Eine echte Winterruhe oder gezielt herbeigeführte Brumation ist für den Königspython nicht vorgesehen. Leichte saisonale Veränderungen von Tageslänge, Nachttemperatur und Fressverhalten können auftreten. Besonders adulte Tiere legen mitunter längere Fresspausen ein. Solche Pausen dürfen jedoch nicht automatisch als harmlos gelten: Körpergewicht, Hydration, Klima, Versteckangebot und Allgemeinzustand sind zu kontrollieren. Bei deutlichem Gewichtsverlust, Atemgeräuschen, ungewöhnlicher Teilnahmslosigkeit oder weiteren Auffälligkeiten ist eine reptilienkundige Tierarztpraxis gefragt.

Endgröße und Lebenserwartung

Ausgewachsene Königspythons erreichen meist etwa 90–150 cm Gesamtlänge. Männchen bleiben häufig im unteren Bereich, während kräftige Weibchen 140–150 cm erreichen oder im Einzelfall darüber hinauswachsen können. Die Art wirkt durch ihren gedrungenen, muskulösen Körper deutlich massiger als viele ähnlich lange Nattern. Endgröße und Gewicht hängen von Geschlecht, genetischer Linie, Alter und Fütterung ab.
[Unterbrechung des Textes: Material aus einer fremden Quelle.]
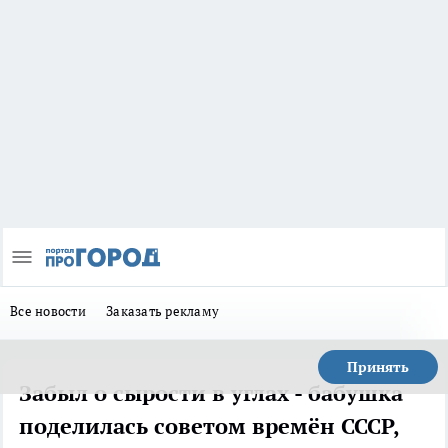
Все новости
Заказать рекламу
Принять
Забыл о сырости в углах - бабушка
поделилась советом времён СССР,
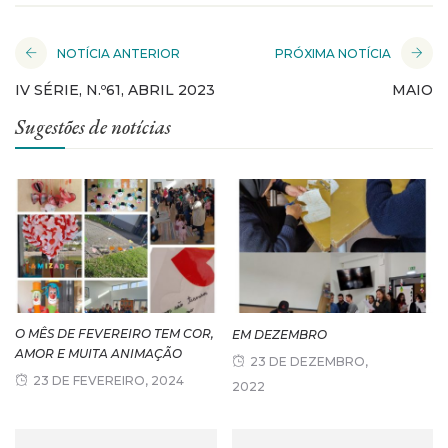
NOTÍCIA ANTERIOR
PRÓXIMA NOTÍCIA
IV SÉRIE, N.º61, ABRIL 2023
MAIO
Sugestões de notícias
O MÊS DE FEVEREIRO TEM COR,
EM DEZEMBRO
AMOR E MUITA ANIMAÇÃO
23 DE DEZEMBRO,
23 DE FEVEREIRO, 2024
2022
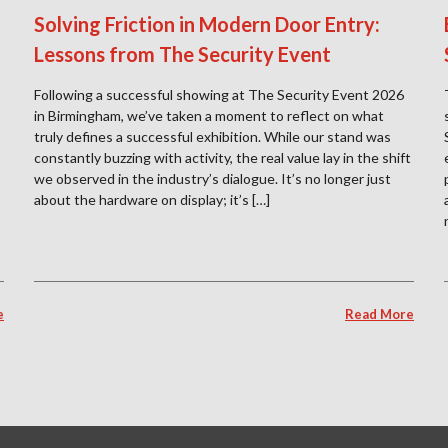
Solving Friction in Modern Door Entry:
Lessons from The Security Event
Following a successful showing at The Security Event 2026
in Birmingham, we’ve taken a moment to reflect on what
truly defines a successful exhibition. While our stand was
constantly buzzing with activity, the real value lay in the shift
we observed in the industry’s dialogue. It’s no longer just
about the hardware on display; it’s […]
e
Read More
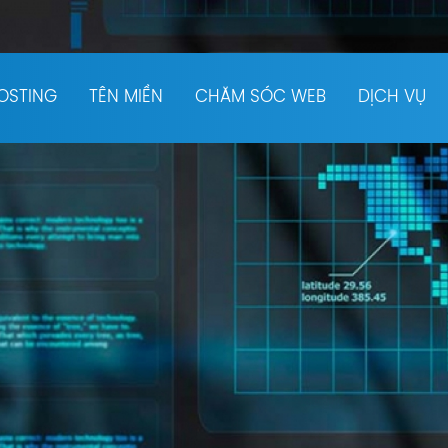
OSTING
TÊN MIỀN
CHĂM SÓC WEB
DỊCH VỤ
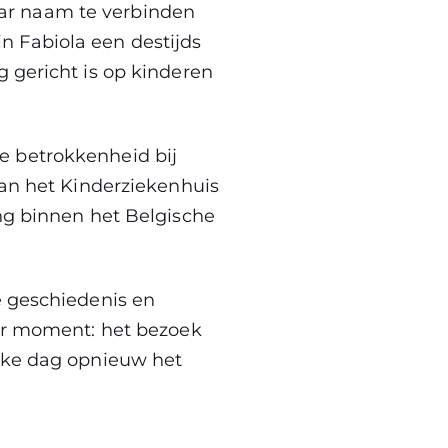
ar naam te verbinden
n Fabiola een destijds
g gericht is op kinderen
e betrokkenheid bij
aan het Kinderziekenhuis
ing binnen het Belgische
e geschiedenis en
der moment: het bezoek
elke dag opnieuw het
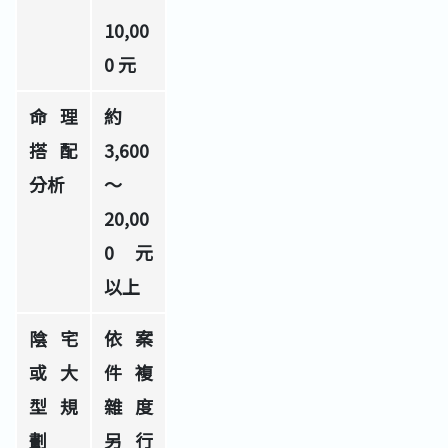
10,00
0 元
命理
約 
搭配
3,600
分析
～
20,00
0 元
以上
陰宅
依案
或大
件複
型規
雜度
劃
另行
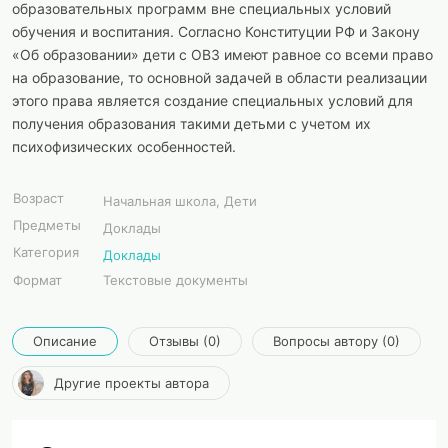
образовательных программ вне специальных условий
обучения и воспитания. Согласно Конституции РФ и Закону
«Об образовании» дети с ОВЗ имеют равное со всеми право
на образование, то основной задачей в области реализации
этого права является создание специальных условий для
получения образования такими детьми с учетом их
психофизических особенностей.
Возраст
Начальная школа, Дети
Предметы
Доклады
Категория
Доклады
Формат
Текстовые документы
Описание
Отзывы (0)
Вопросы автору (0)
Другие проекты автора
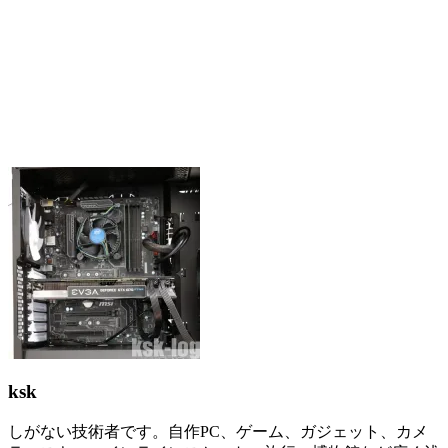
ksk
しがない技術者です。自作PC、ゲーム、ガジェット、カメ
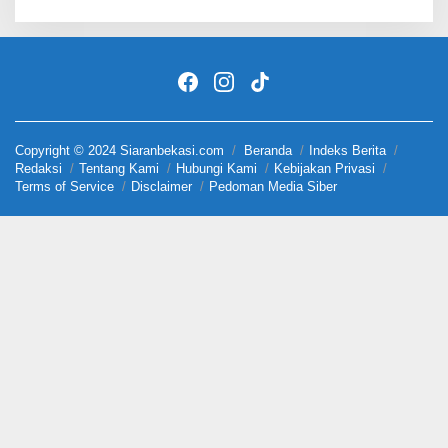
Copyright © 2024 Siaranbekasi.com
Beranda
Indeks Berita
Redaksi
Tentang Kami
Hubungi Kami
Kebijakan Privasi
Terms of Service
Disclaimer
Pedoman Media Siber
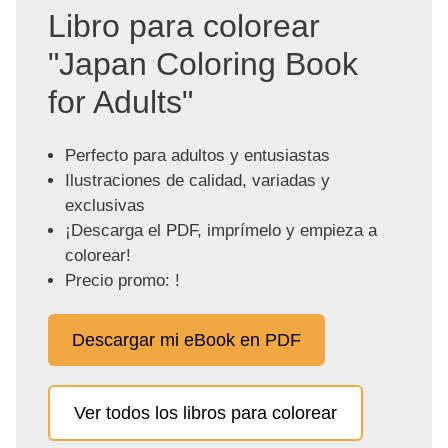
Libro para colorear
"Japan Coloring Book
for Adults"
Perfecto para adultos y entusiastas
Ilustraciones de calidad, variadas y
exclusivas
¡Descarga el PDF, imprímelo y empieza a
colorear!
Precio promo: !
Descargar mi eBook en PDF
Ver todos los libros para colorear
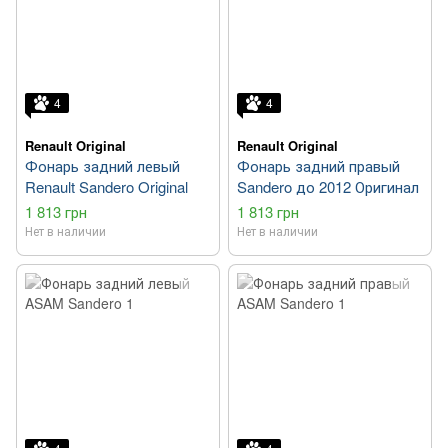
4
4
Renault Original
Renault Original
Фонарь задний левый
Фонарь задний правый
Renault Sandero Original
Sandero до 2012 Оригинал
1 813 грн
1 813 грн
Нет в наличии
Нет в наличии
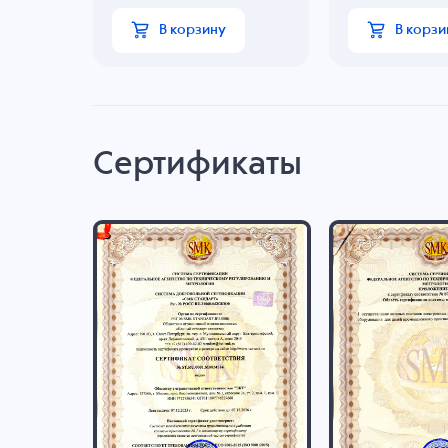
В корзину
В корзи
Сертификаты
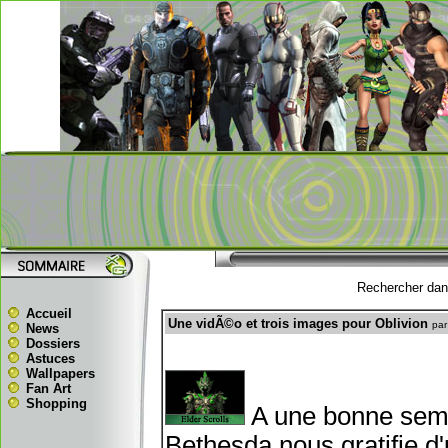
Rechercher dans
Accueil
Une vidÃ©o et trois images pour Oblivion
par
News
Dossiers
Astuces
Wallpapers
Fan Art
Shopping
A une bonne semai
Bethesda nous gratifie d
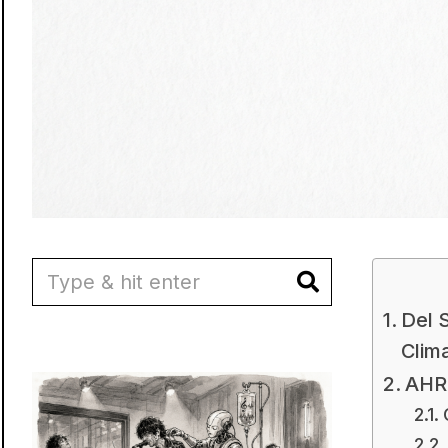
Del 
Clim
AHR 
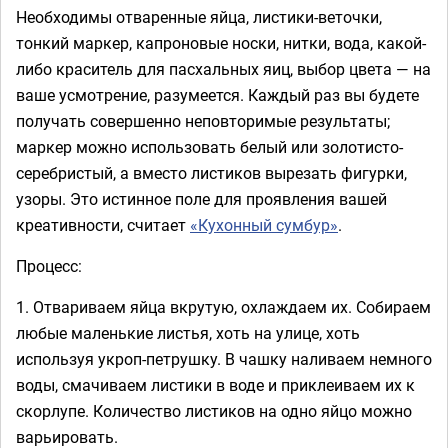
Необходимы отваренные яйца, листики-веточки,
тонкий маркер, капроновые носки, нитки, вода, какой-
либо краситель для пасхальных яиц, выбор цвета — на
ваше усмотрение, разумеется. Каждый раз вы будете
получать совершенно неповторимые результаты;
маркер можно использовать белый или золотисто-
серебристый, а вместо листиков вырезать фигурки,
узоры. Это истинное поле для проявления вашей
креативности, считает
«Кухонный сумбур»
.
Процесс:
1. Отвариваем яйца вкрутую, охлаждаем их. Собираем
любые маленькие листья, хоть на улице, хоть
используя укроп-петрушку. В чашку наливаем немного
воды, смачиваем листики в воде и приклеиваем их к
скорлупе. Количество листиков на одно яйцо можно
варьировать.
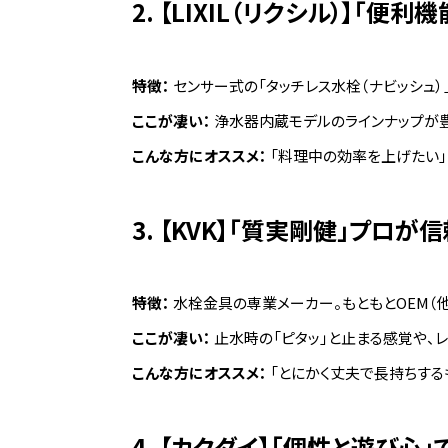
2. 【LIXIL（リクシル）】「
特徴：
センサー式の「タッチレス水栓（ナビッシュ
ここが凄い：
浄水器内蔵モデルのラインナップが豊
こんな方にオススメ：
「料理中の効率を上げたい」
3. 【KVK】「質実剛健」プロ
特徴：
水栓金具の専業メーカー。もともとOEM（
ここが凄い：
止水時の「ピタッ」と止まる感覚や、レ
こんな方にオススメ：
「とにかく丈夫で長持ちする
4. 【カクダイ】「個性と遊び心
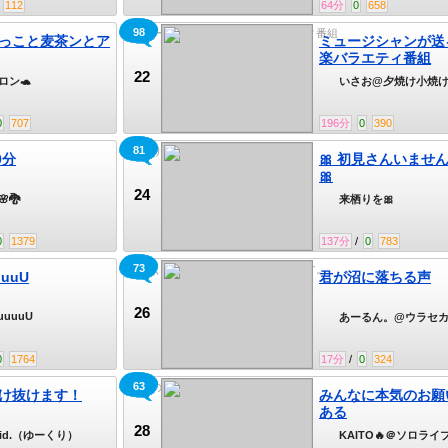
112
64
分
0
658
98
ミュージシャンが送る音楽バラエティ番組
っこと麦茶ンとア
ミュージシャンが送
楽バラエティ番組
22
ロン🐢
いさお@夕焼け小焼
🐭9/26 目指せ！同時
5000人
0
707
196
分
0
390
81
来栖りを🎀ツイキャス生放送！！
0分
🎀 初見さんいませ
🎀
24
🐉
来栖りを🎀
0
1379
137
分
/
0
783
73
恐らくきっと多分、君が好きな声です。
uuuU
君が沼に落ちる声
26
uuuuU
あーるん。@ウラセ
0
1764
17
分
/
0
324
63
最強のダークヒーロー
け抜けます！
みんなに本気のお願
ある
28
lid.（ゆーくり）
KAITO🔥＠ソロライ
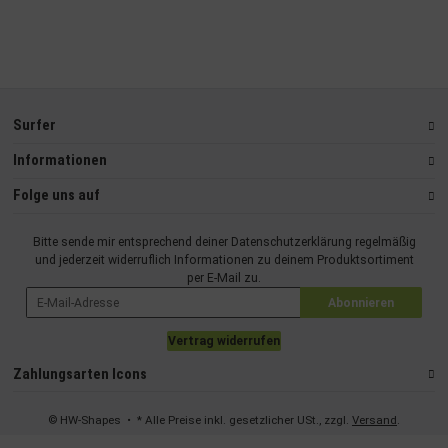
Surfer
Informationen
Folge uns auf
Bitte sende mir entsprechend deiner
Datenschutzerklärung
regelmäßig
und jederzeit widerruflich Informationen zu deinem Produktsortiment
per E-Mail zu.
Abonnieren
Vertrag widerrufen
Zahlungsarten Icons
© HW-Shapes
• * Alle Preise inkl. gesetzlicher USt., zzgl.
Versand
.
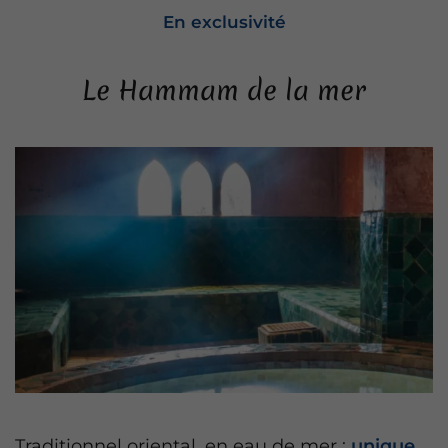
En exclusivité
Le Hammam de la mer
Traditionnel oriental, en eau de mer :
unique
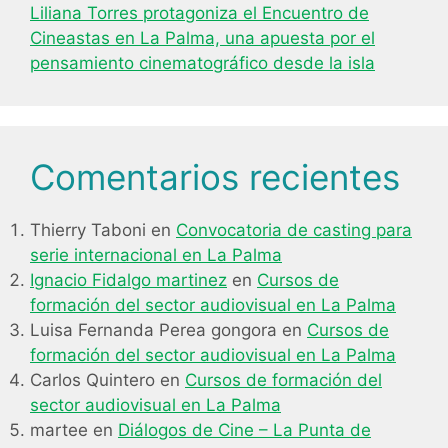
Liliana Torres protagoniza el Encuentro de
Cineastas en La Palma, una apuesta por el
pensamiento cinematográfico desde la isla
Comentarios recientes
Thierry Taboni
en
Convocatoria de casting para
serie internacional en La Palma
Ignacio Fidalgo martinez
en
Cursos de
formación del sector audiovisual en La Palma
Luisa Fernanda Perea gongora
en
Cursos de
formación del sector audiovisual en La Palma
Carlos Quintero
en
Cursos de formación del
sector audiovisual en La Palma
martee
en
Diálogos de Cine – La Punta de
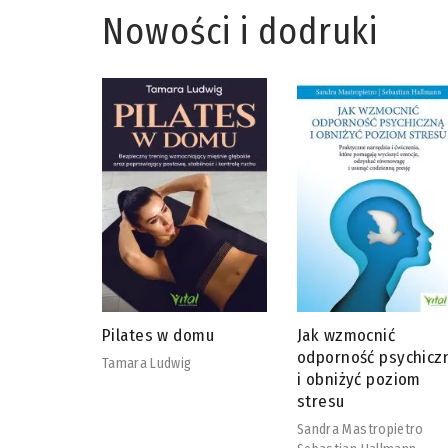
Nowości i dodruki
omu
Jak wzmocnić
Przewodnik po
odporność psychiczną
punktach spustowyc
i obniżyć poziom
Konstantin Gerlach
stresu
Sandra Mastropietro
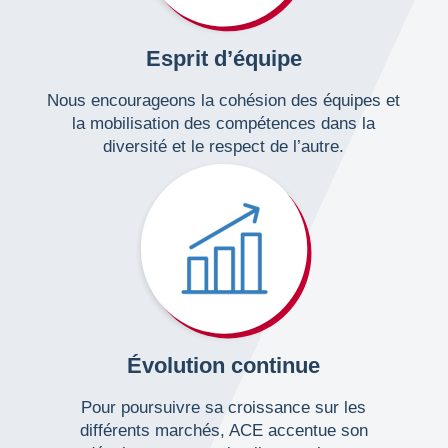
Esprit d’équipe
Nous encourageons la cohésion des équipes et
la mobilisation des compétences dans la
diversité et le respect de l’autre.
Évolution continue
Pour poursuivre sa croissance sur les
différents marchés, ACE accentue son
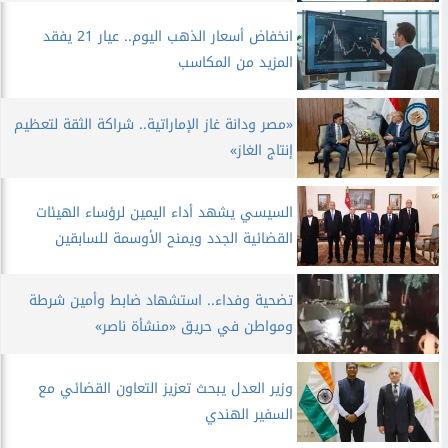
انخفاض أسعار الذهب اليوم.. عيار 21 يفقد
المزيد من المكاسب
​«مصر ودانة غاز الإماراتية.. شراكة الثقة لتعظيم
إنتاج الغاز»
السيسي يشهد أداء اليمين لرؤساء الهيئات
القضائية الجدد ويمنح الأوسمة للسابقين
​تضحية وفداء.. استشهاد ضابط وأمين شرطة
ومواطن في حريق «منشأة ناصر»
وزير العدل يبحث تعزيز التعاون القضائي مع
السفير الهندي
Ein gesundes Tier besitzt einen rundlich dreieckigen Körperquerschnitt, ohne hervortretende Wirbelsäule oder tiefe Fettfalten.

Schutzstatus und rechtliche Hinweise

Python regius ist im Washingtoner Artenschutzübereinkommen in Anhang II und innerhalb der Europäischen Union in Anhang B geführt. Die rechtmäßige Herkunft muss daher durch geeignete Unterlagen nachvollziehbar sein; der Herkunftsnachweis sollte dauerhaft beim Tier verbleiben und bei einer Weitergabe mitgegeben werden. In Deutschland zählt der Königspython zu den in Anlage 5 der Bundesartenschutzverordnung genannten Arten und ist damit von der privaten Bestandsanzeige nach § 7 Absatz 2 ausgenommen. Die Nachweispflichten bleiben davon unberührt. Zusätzlich können landes- oder kommunalrechtliche Vorgaben gelten, weshalb die örtlich zuständige Behörde bei Zweifeln vor der Anschaffung befragt werden sollte.

Risiken und sicherer Umgang

Der Königspython ist nicht giftig, kann sich bei Bedrängung jedoch verteidigen und schmerzhaft beißen. Beim Hantieren wird der gesamte Körper ruhig unterstützt; am Kopf oder Schwanz darf das Tier nicht festgehalten werden. Kleine Kinder sollten niemals unbeaufsichtigt mit der Schlange umgehen. Heiztechnik und Lampen benötigen stabile Schutzkörbe, weil Königspythons kräftig klettern und sich um ungesicherte Bauteile legen können. Nach Kontakt mit Tier, Bodengrund, Wasser oder Futtertieren sind die Hände gründlich zu waschen. Terrarienzubehör gehört aus hygienischen Gründen nicht in Bereiche der Lebensmittelzubereitung.

Nice-to-Know

GHI Clown ist eine Handels- und Zuchtbezeichnung, keine taxonomische Einheit. GHI steht in der Terraristik für eine dunkler wirkende Farb- und Zeichnungsmorphe mit kräftigen Braun-, Schwarz- und Goldtönen. Clown reduziert und ordnet die seitliche Zeichnung neu und ist häufig an einer markanten Kopfzeichnung sowie einem betonten Rückenband beteiligt. In der Kombination können sehr dunkle Kontraste und klar abgegrenzte Muster entstehen; das tatsächliche Erscheinungsbild bleibt individuell. Aus einem Foto oder dem Handelsnamen allein lässt sich die genetische Ausstattung nicht zweifelsfrei bestätigen. Für Zuchtabsichten sind deshalb Angaben zur Verpaarung und Dokumente des Zuchtbetriebs entscheidend.